*Extracted data*
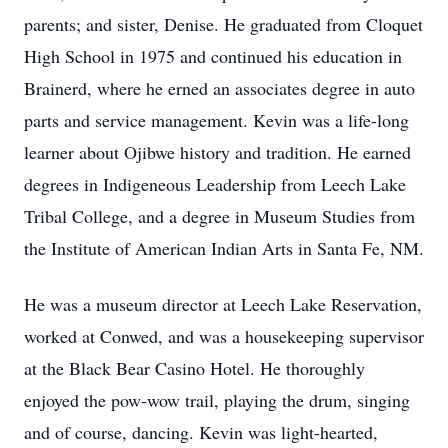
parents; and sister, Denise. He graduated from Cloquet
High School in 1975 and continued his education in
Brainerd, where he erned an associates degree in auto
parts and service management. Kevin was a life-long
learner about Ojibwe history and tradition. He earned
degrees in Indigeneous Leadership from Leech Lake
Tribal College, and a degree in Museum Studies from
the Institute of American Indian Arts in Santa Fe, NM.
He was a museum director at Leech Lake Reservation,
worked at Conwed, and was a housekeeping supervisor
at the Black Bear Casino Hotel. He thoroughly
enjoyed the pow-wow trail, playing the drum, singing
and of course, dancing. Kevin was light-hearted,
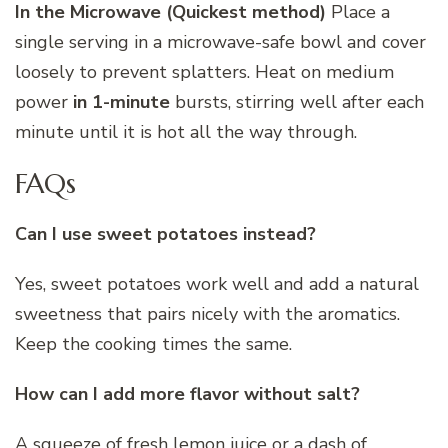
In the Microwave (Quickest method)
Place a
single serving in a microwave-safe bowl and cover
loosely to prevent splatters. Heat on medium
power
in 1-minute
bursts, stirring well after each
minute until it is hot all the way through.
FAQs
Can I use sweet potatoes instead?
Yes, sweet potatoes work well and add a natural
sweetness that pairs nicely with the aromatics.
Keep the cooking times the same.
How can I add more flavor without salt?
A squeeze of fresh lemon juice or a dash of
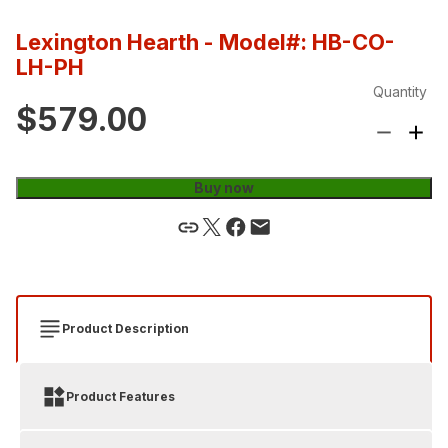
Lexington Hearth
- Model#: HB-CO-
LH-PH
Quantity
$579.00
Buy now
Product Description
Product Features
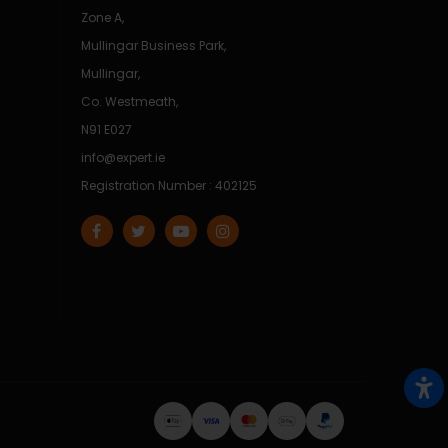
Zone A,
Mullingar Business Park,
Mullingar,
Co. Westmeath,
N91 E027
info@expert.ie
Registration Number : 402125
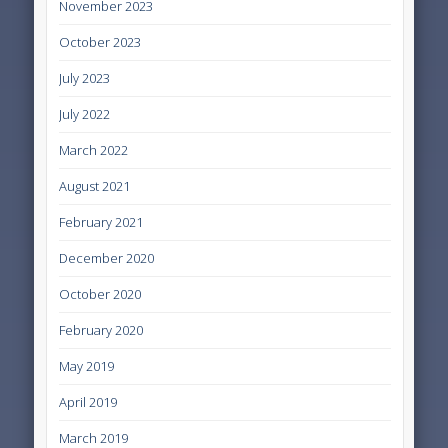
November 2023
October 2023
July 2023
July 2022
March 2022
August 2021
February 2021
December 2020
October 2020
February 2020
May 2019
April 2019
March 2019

*What you need to do*
Locate the lines above that contain "well" and copy them.

*Response to this exercise*
bursts, stirring well after each
Yes, sweet potatoes work well and add a natural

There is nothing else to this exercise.